El país azteca, a diferencia del peruano, realiza elecciones de su Cámara de representantes sin que coincidan con las presidenciales, que se realizaron hace tres años con el triunfo del actual presidente Fox, candidato del Partido Acción Nacional (PAN). Los resultados electorales reflejaron una pérdida de la votación panista, una recuperación del Partido Revolucionario Institucionalista (PRI) y una reducción peligrosamente concentrada en el Distrito Federal para el Partido Democrático Revolucionario (PDR).

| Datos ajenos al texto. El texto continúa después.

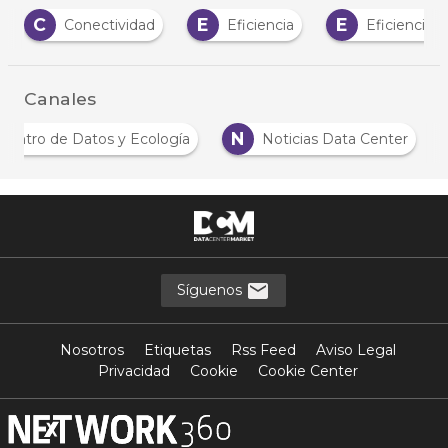
C
E
E
Conectividad
Eficiencia
Eficiencia 
Canales
N
Centro de Datos y Ecología
Noticias Data Center
Síguenos
Nosotros
Etiquetas
Rss Feed
Aviso Legal
Privacidad
Cookie
Cookie Center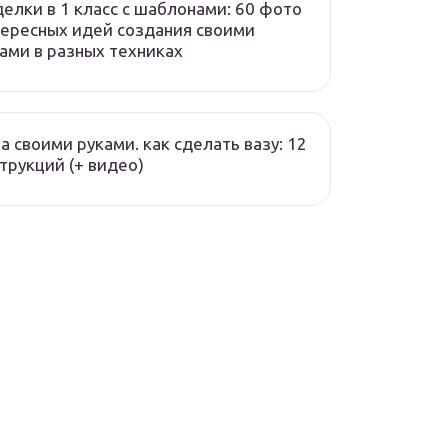
елки в 1 класс с шаблонами: 60 фото
ересных идей создания своими
ами в разных техниках
а своими руками. как сделать вазу: 12
трукций (+ видео)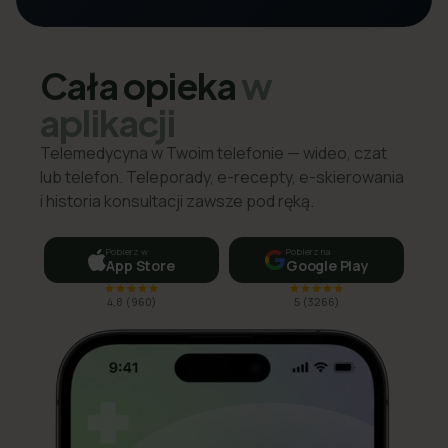
Cała opieka
w
aplikacji
Telemedycyna w Twoim telefonie — wideo, czat
lub telefon. Teleporady, e-recepty, e-skierowania
i historia konsultacji zawsze pod ręką.
Pobierz w
Pobierz na
App Store
Google Play
4,8
(
960
)
5
(
3266
)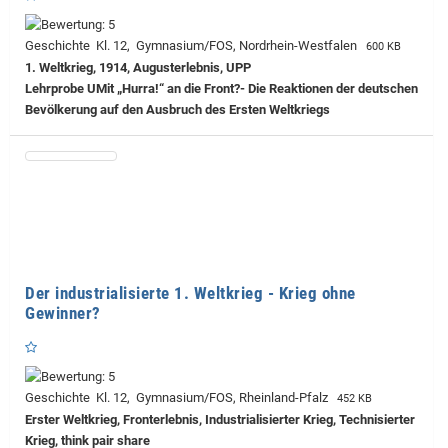
Geschichte Kl. 12, Gymnasium/FOS, Nordrhein-Westfalen
600 KB
1. Weltkrieg, 1914, Augusterlebnis, UPP
Lehrprobe
UMit „Hurra!“ an die Front?- Die Reaktionen der deutschen
Bevölkerung auf den Ausbruch des Ersten Weltkriegs
Der industrialisierte 1. Weltkrieg - Krieg ohne
Gewinner?
Geschichte Kl. 12, Gymnasium/FOS, Rheinland-Pfalz
452 KB
Erster Weltkrieg, Fronterlebnis, Industrialisierter Krieg, Technisierter
Krieg, think pair share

Es decir, el presidente Vicente Fox tendrá nuevamente una Cámara de Representantes sin mayoría del PAN. Esto que aparentemente es un problema, contiene un aspecto sustancialmente importante: la necesidad de los partidos de establecer pactos y alianzas. Es decir, los mexicanos tienen la oportunidad de sacudirse de una vez por todas de la larga costumbre del monopolio partidario que impuso el PRI a lo largo de siete décadas. Que un presidente no tenga mayoría puede ser un problema que, sin embargo, puede transformarse en un camino de compromisos por la gobernabilidad.
Si esa es la oportunidad, una lección es observar su proceso de transición democrática. Pasar de un sistema de partido hegemónico y semi competitivo a la de un pluralismo partidario y un sistema competitivo, fue realmente un proceso largo que duro más de diez años. El desmontaje y la construcción como dos procesos políticos sumamente delicados, respondieron a una voluntad política de diversos actores, en la que los partidos políticos no estuvieron ausentes sino fueron protagonistas de la transición.
Este proceso tuvo la particularidad de hacer un gran esfuerzo, no sin contratiempos, por construir instituciones y llenarlas de contenido democrático. Sin sobresaltos, pues la transición mexicana fue pacífica y no traumática. Se canalizó la protesta social a través de negociaciones y nuevas reglas de juego. La llave del cambio político fueron elecciones limpias y transparentes. Para ello implementaron reformas electorales que se convirtieron en parte de la mecánica del cambio político mexicano.
Pero la más grande reforma de inicios de los noventa fue la creación del Instituto Federal Electoral (IFE), autoridad encargada de organizar las elecciones y el posterior Tribunal Federal Electoral del Poder Judicial (TFEPJ), encargado de la legalidad en materia electoral, que pasó de tener una función administrativa a jurisdiccional. Es decir, dos organismos electorales especializados autónomos, máximas autoridades en sus ámbitos de competencia y con clara delimitación de sus funciones. Con ello se ofreció transparencia y confianza a los partidos políticos y a la ciudadanía, lo que posibilitó la transición democrática que tuvo su punto alto en la elección del presidente Vicente Fox el año 2000.
La experiencia mexicana nos enseña que los acuerdos y pactos conducen de manera firme la gobernabilidad del país, basada en el fortalecimiento moderno de las instituciones del estado. Dentro de ellas las electorales, que gracias a un adecuado desempeño de sus autoridades, sobre la base del respeto y la conciencia clara que la función organizativa debe estar separada de la jurisdiccional, constituyen un modelo que el Perú debe mirar con atención, para no permitir más que supuestas funciones electorales sean motivo de controversias que no hace bien al país.